▶ _GIVEN RECORDS_:
"""
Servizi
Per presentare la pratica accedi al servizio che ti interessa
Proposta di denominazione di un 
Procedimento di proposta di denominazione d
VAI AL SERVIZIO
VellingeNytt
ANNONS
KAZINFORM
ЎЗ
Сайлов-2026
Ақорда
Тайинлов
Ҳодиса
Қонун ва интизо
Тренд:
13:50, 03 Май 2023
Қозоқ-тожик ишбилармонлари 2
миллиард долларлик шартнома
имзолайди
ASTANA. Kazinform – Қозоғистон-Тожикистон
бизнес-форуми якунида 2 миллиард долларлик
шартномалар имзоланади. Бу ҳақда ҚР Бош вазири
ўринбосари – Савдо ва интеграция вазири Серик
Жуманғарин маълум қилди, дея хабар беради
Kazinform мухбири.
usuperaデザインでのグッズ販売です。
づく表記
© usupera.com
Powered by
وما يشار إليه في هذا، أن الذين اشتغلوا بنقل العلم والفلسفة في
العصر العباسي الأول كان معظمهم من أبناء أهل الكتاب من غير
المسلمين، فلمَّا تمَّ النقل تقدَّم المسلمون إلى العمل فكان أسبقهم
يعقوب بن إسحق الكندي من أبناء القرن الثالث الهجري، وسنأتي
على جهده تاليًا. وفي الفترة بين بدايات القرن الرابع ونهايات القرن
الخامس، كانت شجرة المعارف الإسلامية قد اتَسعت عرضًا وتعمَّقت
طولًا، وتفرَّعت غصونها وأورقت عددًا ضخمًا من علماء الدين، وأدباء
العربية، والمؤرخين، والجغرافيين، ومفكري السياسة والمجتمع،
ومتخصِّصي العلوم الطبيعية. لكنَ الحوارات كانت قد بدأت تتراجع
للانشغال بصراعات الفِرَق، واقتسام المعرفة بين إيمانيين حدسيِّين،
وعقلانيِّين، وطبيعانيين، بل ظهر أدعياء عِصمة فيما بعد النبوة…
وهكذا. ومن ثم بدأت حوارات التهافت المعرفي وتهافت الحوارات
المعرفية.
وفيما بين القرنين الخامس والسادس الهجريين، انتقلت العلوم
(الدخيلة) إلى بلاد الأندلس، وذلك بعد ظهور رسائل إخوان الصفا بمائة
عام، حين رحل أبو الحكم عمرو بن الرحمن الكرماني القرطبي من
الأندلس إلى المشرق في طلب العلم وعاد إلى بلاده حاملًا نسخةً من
"""
▶ _TASK OBJECTIVE_: Set down exactly the lines of the data above, beginning with the line that has "يعقوب بن إسحق" and ending with the line that has "وفيما بين القرنين", and no others.

▶ _SOLUTION TO THE EXERCISE_:
يعقوب بن إسحق الكندي من أبناء القرن الثالث الهجري، وسنأتي
على جهده تاليًا. وفي الفترة بين بدايات القرن الرابع ونهايات القرن
الخامس، كانت شجرة المعارف الإسلامية قد اتَسعت عرضًا وتعمَّقت
طولًا، وتفرَّعت غصونها وأورقت عددًا ضخمًا من علماء الدين، وأدباء
العربية، والمؤرخين، والجغرافيين، ومفكري السياسة والمجتمع،
ومتخصِّصي العلوم الطبيعية. لكنَ الحوارات كانت قد بدأت تتراجع
للانشغال بصراعات الفِرَق، واقتسام المعرفة بين إيمانيين حدسيِّين،
وعقلانيِّين، وطبيعانيين، بل ظهر أدعياء عِصمة فيما بعد النبوة…
وهكذا. ومن ثم بدأت حوارات التهافت المعرفي وتهافت الحوارات
المعرفية.
وفيما بين القرنين الخامس والسادس الهجريين، انتقلت العلوم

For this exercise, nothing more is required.